This beverage is called sake in English, but in Japanese, sake or o-sake refers to alcoholic drinks in general. The Japanese term for this specific beverage is Nihonshu, meaning "Japanese sake."
Sake is also referred to in English as rice wine. However, unlike true wine, in which alcohol is produced by fermenting the sugar naturally present in fruit, sake is made through a brewing process more similar to that of beer. To make beer or sake, the sugar needed to produce alcohol must first be converted from starch. But the brewing process for sake differs from beer brewing as well, notably in that for beer, the conversion of starch to sugar and sugar to alcohol occurs in two discrete steps, but with sake they occur simultaneously. Additionally, alcohol content also differs between sake, wine, and beer.
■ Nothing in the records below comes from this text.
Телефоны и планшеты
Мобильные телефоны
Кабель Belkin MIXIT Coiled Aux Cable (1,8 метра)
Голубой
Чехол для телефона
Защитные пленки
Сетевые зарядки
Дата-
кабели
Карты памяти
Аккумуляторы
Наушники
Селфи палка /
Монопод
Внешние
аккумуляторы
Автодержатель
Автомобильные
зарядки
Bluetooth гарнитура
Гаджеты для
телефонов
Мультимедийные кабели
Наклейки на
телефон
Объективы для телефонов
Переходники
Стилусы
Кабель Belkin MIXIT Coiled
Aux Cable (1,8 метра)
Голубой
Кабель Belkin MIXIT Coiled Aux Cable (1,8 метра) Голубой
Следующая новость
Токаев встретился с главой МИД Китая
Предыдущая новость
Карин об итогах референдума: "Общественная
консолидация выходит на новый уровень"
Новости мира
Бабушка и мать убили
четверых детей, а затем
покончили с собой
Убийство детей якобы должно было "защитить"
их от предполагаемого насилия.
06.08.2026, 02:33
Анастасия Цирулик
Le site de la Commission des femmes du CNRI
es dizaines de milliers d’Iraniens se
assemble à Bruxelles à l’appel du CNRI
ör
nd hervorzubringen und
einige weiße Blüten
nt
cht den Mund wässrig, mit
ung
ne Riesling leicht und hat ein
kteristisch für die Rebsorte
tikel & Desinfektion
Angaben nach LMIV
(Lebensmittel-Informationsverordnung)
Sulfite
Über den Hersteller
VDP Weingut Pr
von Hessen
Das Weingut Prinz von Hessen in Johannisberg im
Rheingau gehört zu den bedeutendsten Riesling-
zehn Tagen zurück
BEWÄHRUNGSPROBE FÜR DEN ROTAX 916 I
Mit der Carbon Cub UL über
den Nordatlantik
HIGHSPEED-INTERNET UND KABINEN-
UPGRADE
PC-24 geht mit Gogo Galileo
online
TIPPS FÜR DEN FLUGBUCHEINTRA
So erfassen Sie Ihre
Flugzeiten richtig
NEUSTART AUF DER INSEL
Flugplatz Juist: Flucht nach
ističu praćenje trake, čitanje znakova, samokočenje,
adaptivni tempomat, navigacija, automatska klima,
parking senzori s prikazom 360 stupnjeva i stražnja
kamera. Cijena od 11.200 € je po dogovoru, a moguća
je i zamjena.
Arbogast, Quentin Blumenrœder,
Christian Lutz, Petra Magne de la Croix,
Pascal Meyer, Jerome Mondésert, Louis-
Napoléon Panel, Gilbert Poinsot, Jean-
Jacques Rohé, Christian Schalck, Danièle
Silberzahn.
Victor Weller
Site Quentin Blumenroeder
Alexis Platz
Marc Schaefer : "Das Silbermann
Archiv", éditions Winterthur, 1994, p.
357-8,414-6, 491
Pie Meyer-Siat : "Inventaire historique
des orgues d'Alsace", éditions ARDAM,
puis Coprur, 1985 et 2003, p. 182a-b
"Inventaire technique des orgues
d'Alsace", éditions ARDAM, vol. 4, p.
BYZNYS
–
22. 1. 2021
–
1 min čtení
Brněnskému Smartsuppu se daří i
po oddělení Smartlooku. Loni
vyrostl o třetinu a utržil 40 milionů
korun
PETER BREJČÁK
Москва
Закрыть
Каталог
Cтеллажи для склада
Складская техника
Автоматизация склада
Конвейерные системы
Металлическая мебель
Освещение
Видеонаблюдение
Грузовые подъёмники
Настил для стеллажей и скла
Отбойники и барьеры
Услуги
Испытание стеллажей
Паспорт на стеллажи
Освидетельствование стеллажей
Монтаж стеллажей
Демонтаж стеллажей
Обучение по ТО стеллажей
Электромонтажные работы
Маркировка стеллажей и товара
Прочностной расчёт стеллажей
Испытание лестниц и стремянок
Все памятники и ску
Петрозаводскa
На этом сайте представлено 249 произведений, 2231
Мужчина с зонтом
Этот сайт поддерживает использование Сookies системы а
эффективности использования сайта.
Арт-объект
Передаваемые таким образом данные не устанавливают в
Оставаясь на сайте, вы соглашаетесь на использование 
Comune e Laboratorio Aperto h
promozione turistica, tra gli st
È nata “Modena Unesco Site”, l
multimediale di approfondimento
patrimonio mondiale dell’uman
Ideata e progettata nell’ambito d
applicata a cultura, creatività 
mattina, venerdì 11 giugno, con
Wine generally contains 9-16% alcohol and most beer is 3-8%, whereas undiluted sake is 18-20% alcohol, although this is often lowered to around 15% by diluting the sake with water prior to bottling.
In general, it is best to keep sake refrigerated in a cool or dark room, as prolonged exposure to heat or direct light will lead to spoilage. Sake stored at room temperature is best consumed within a few months after purchase.
After opening the bottle of sake, it is best consumed within 2 or 3 hours. It is possible to store in the refrigerator, but it is recommended to finish the sake within 2 days. This is because once premium sake is opened, it begins to oxidize which affects the taste. If the sake is kept in the refrigerator for more than 3 days, it will lose its "best" flavour. However, this does not mean it should be disposed of if not consumed. Generally, sake can keep very well and still taste just fine after weeks in the fridge. How long a sake will remain drinkable depends on the actual product itself, and whether it is sealed with a wine vacuum top.